Edited & Annotated by Barry Paris

[Publication slated by Alfred A. Knopf for 2012]

          In “Stella Adler: The Europeans” [Vol. I, Alfred A. Knopf 1999], the most enduring, influential acting teacher of the 20th century illuminated the plays and performance techniques of Ibsen, Strindberg and Chekhov.

          In “Stella Adler: The Americans” [Vol. II], her penetrating gaze and powerful voice are focused on the great plays and playwrights of her own country---nearly all of whom she knew, loved and worked with personally.

          Once again, Adler’s revelatory script and acting lectures of half a century have been distilled, edited and annotated by Barry Paris in accessible form for general readers, as well as actors and directors.

          In Vol.
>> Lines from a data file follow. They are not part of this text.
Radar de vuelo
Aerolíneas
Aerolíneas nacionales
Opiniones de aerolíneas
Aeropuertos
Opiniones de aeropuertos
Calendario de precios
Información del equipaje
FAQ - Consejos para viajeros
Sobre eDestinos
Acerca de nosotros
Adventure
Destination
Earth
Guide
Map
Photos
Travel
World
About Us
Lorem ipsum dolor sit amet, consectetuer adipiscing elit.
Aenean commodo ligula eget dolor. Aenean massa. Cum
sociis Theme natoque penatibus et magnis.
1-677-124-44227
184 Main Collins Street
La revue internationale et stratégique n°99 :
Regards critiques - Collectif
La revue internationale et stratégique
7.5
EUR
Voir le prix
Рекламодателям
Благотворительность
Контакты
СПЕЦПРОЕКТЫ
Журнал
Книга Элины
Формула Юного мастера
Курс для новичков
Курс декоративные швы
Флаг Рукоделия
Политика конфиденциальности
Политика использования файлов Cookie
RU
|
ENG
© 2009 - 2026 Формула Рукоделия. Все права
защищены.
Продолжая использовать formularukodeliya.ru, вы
II, Adler turns her passionate attention first to Eugene O'Neill’s “Beyond the Horizon” (1920), then to a strikingly original examination of “Long Day's Journey into Night” (1956).  From O’Neill she moves to a delightful, fresh analysis of Thornton Wilder’s “The Skin of Our Teeth” (1942).
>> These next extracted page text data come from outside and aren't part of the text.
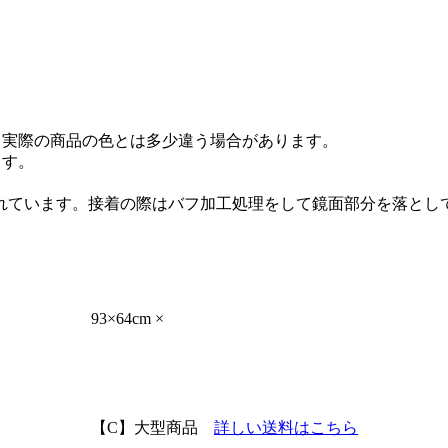
と実際の商品の色とは多少違う場合があります。
ます。
れています。接着の際はバフ加工処理をして鏡面部分を落とし
93×64cm
×
【C】
大型商品
詳しい送料はこちら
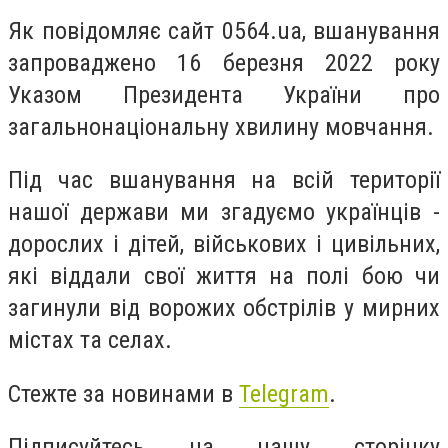
Як повідомляє сайт 0564.ua, вшанування
запроваджено 16 березня 2022 року
Указом Президента України про
загальнонаціональну хвилину мовчання.
Під час вшанування на всій території
нашої держави ми згадуємо українців -
дорослих і дітей, військових і цивільних,
які віддали свої життя на полі бою чи
загинули від ворожих обстрілів у мирних
містах та селах.
Стежте за новинами в
Telegram
.
Підписуйтесь на нашу сторінку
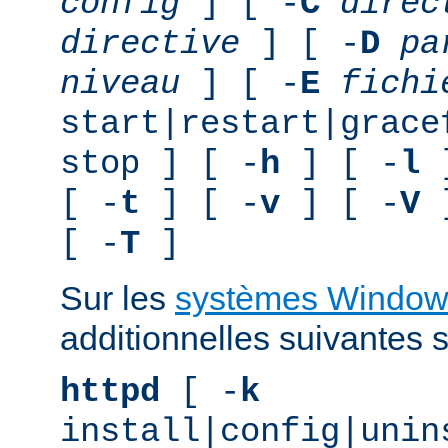
config
] [ -
C
direc
directive
] [ -
D
pa
niveau
] [ -
E
fichi
start|restart|grace
stop ] [ -
h
] [ -
l
]
[ -
t
] [ -
v
] [ -
V
]
[ -
T
]
Sur les
systèmes Window
additionnelles suivantes s
httpd
[ -
k
install|config|unin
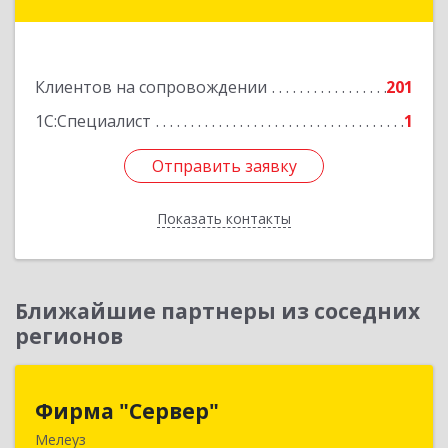
область, Сарыагашский район, г. Сарыагаш, ул.
Исмайлова, дом № 37 В
Подробнее
Клиентов на сопровождении
201
1С:Специалист
1
Отправить заявку
Отправить заявку
Показать контакты
Назад
Ближайшие партнеры из соседних
регионов
Фирма "Сервер"
Фирма "Сервер"
Мелеуз
453852, Башкортостан Респ, Мелеузовский р-н,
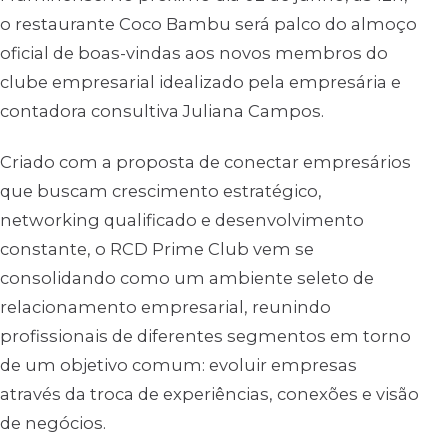
o restaurante Coco Bambu será palco do almoço
oficial de boas-vindas aos novos membros do
clube empresarial idealizado pela empresária e
contadora consultiva Juliana Campos.
Criado com a proposta de conectar empresários
que buscam crescimento estratégico,
networking qualificado e desenvolvimento
constante, o RCD Prime Club vem se
consolidando como um ambiente seleto de
relacionamento empresarial, reunindo
profissionais de diferentes segmentos em torno
de um objetivo comum: evoluir empresas
através da troca de experiências, conexões e visão
de negócios.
          Most vivid, detailed and intimate are her reflections on Clifford Odets, a fellow founding member with Adler and her husband Harold Clurman of the legendary Group Theater, which premiered Odets’ groundbreaking Depression-era plays “Waiting for Lefty” (1935), “Golden Boy” (1937) and “Country Girl” (1950).

          Adler’s resurrection of William Saroyan’s forgotten one-act “Hello Out There” (1941) comes complete with backstage anecdotes, including the time Saroyan showed up stark naked at Stella’s dressing-room door.

          But perhaps the most compelling component of “Stella Vol. II” is her unique insight into Tennessee Williams, with in-depth character elucidations of his breakout play, “The Glass Menagerie” (1945), and of his greatest one, “A Streetcar Named Desire" (1947).  A surprise highlight of this section is her scrutiny of an obscure nugget called “The Lady of Larkspur Lotion” (1941)---for all practical purposes, a “new” Tennessee Williams play to serious and casual theatergoers alike.

          Adler’s potent appraisal of William Inge’s “Come Back, Little Sheba” (1950) is followed by an emotional dissection of Arthur Miller’s “Death of a Salesman” (1949) and a brutal political take on his controversial Marilyn Monroe play-à-clef, “After the Fall” (1964).

          Vol. II concludes with Adler’s social and psychological exploration of Edward Albee’s avant-garde “Zoo Story” and “The Death of Bessie Smith” (1959).

          Throughout, the heavy subjects are leavened by this ultimate insider’s droll embellishments and juxtapositions, e.g.: “Thornton Wilder was the most educated man that ever lived but also the biggest clown. I never saw a man make such a fool of himself---jokes and laughter and imitations. It was so much fun to be with him.  Whereas, Arthur Miller came once to a party I was giving, and it was like death walking in---he was so serious. I said to somebody, `For God's sakes, ask him to leave!’”

          Truthful, timeless and always riveting, Adler’s words inspired the likes of Brando, DeNiro, Streep and Pacino. The electric lectures captured here---like her beauty, theatricality and imperious authority---still burn with an uncompromising fire, continuing to stimulate and challenge everyone who loves theater.

*  *  *

          With a prefatory introduction by Barry Paris, a transcript of Adler’s last interview with him, and stunning hitherto unpublished photographs from her private collection of play-scene stills, character shots and studio portraits.